Would make cruise control easy though I doubt that would be any use to you! Downshift blips might be useful and help speed up changes though.


----------



## asiasi (Dec 22, 2007)

MattJ has done it on his 33.


----------



## tarmac terror (Jul 16, 2003)

asiasi said:


> MattJ has done it on his 33.


Really???...must have missed that!




> Would make cruise control easy though I doubt that would be any use to you!


DBW gives you a lot more potential do do other stuff....better traction control, flat-shifting, rev-matching etc. On the wish-list is a sequential paddle-actuated 'box so I can see it being of more use then..

TT


----------



## Johnny G (Aug 10, 2012)

On my Supra, I used an LS7 DBW throttle body, mated to a GM pedal - both of which Ryan calibrated for me on the Syvecs (first Supra to do this I think!). Worked beautifully.

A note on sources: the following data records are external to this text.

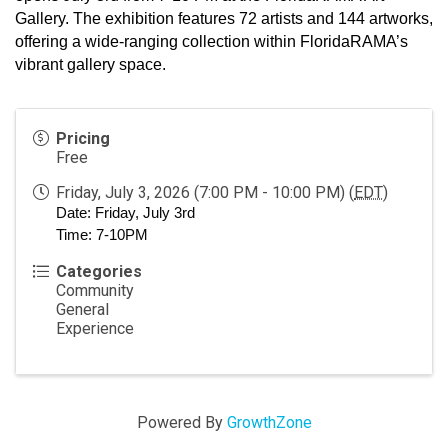
Gallery. The exhibition features 72 artists and 144 artworks, 
offering a wide-ranging collection within FloridaRAMA’s 
vibrant gallery space. 
Pricing
Free
Friday, July 3, 2026 (7:00 PM - 10:00 PM) (
EDT
)
Date: Friday, July 3rd
Time: 7-10PM
Categories
Community
General
Experience
Powered By
GrowthZone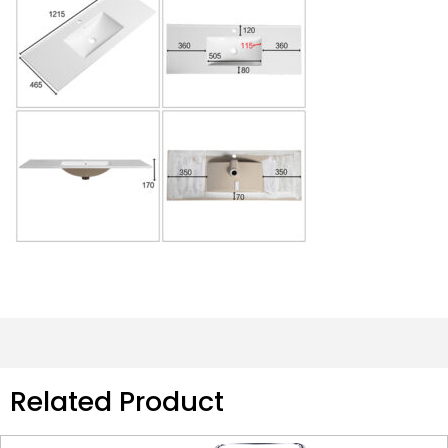
Related Product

I can get you part numbers, etc if you wish, just PM me.


----------



## Sub Boy (Jan 28, 2008)

Email Phil at NZEFI, [email protected] 
He runs a flyby wire throttle on his RB30 powered S14 with a Link G4/ViPec computer.


----------



## tarmac terror (Jul 16, 2003)

Sub Boy said:


> Email Phil at NZEFI, [email protected]
> He runs a flyby wire throttle on his RB30 powered S14 with a Link G4/ViPec computer.


Thanks Chris, Might just do that!!

TT


----------



## .::TopSky::. (Nov 4, 2010)

Interesting...

Make sure to post the update here


----------



## skylion (Apr 1, 2007)

Sorry to resurrect an old thread, but I'm interested in running this on my GTR with Life Racing F88, I'm running a Q45 single throttle body at the moment. Any tips/advice on parts needed to accomplish this?


----------



## matt j (Oct 19, 2001)

tarmac terror said:


> DBW gives you a lot more potential to do other stuff....better traction control, flat-shifting, rev-matching etc. On the wish-list is a sequential paddle-actuated 'box so I can see it being of more use then.

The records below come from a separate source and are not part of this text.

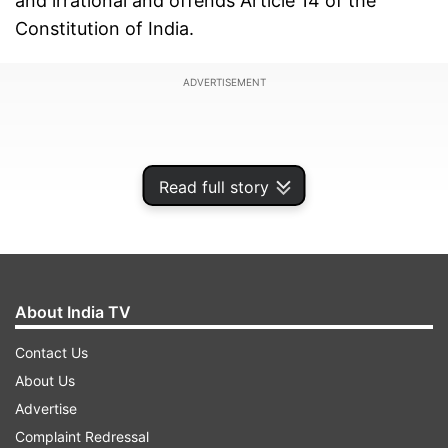
and irrational and offends Article 14 of the
Constitution of India.
ADVERTISEMENT
Read full story
About India TV
Contact Us
About Us
The plea had been moved by Bharatiya Janata
Advertise
Party (BJP) leader and advocate Ashwini Kumar
Complaint Redressal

Exactly the reason I chose to do it, lots more potential.
Let me know if you need any info


----------



## tarmac terror (Jul 16, 2003)

matt j said:


> Exactly the reason I chose to do it, lots more potential.
> Let me know if you need any info


Thanks Matt. No doubt I will do at some stage!!

TT


----------



## matt j (Oct 19, 2001)

In and fully tested and working perfectly.

I used the following if it helps anyone... 

1. R35 GT-R Throttle pedal with twin potentiometers. 
2. Custom loom to ECU (MoTeC M800) 
3. MoTeC DBW upgrade 
4. Custom loom to Actuator inc. BMW TPS 
5. BMW M3 DBW Actuator 
6. Nissan R33 GT-R (standard) TPS 

Works spot on, plenty of pics and a couple of vids if anyone wants any more info.


----------



## matt j (Oct 19, 2001)

matt j said:


> In and fully tested and working perfectly.
> 
> I used the following if it helps anyone...
> 
> ...


Just a small update that might help someone int he future...
MoTeC M800 didn't like the Nissan and BMW TPS's in the mid range when mapping, swapped to Penny and Giles TPS280DP now and all OK.


----------



## nozza1 (Jan 13, 2007)

Good info matt, thanks for sharing. :bowdown1:


----------



## matt j (Oct 19, 2001)

Quick bump - finally got round to doing a little video that a few folk have asked for.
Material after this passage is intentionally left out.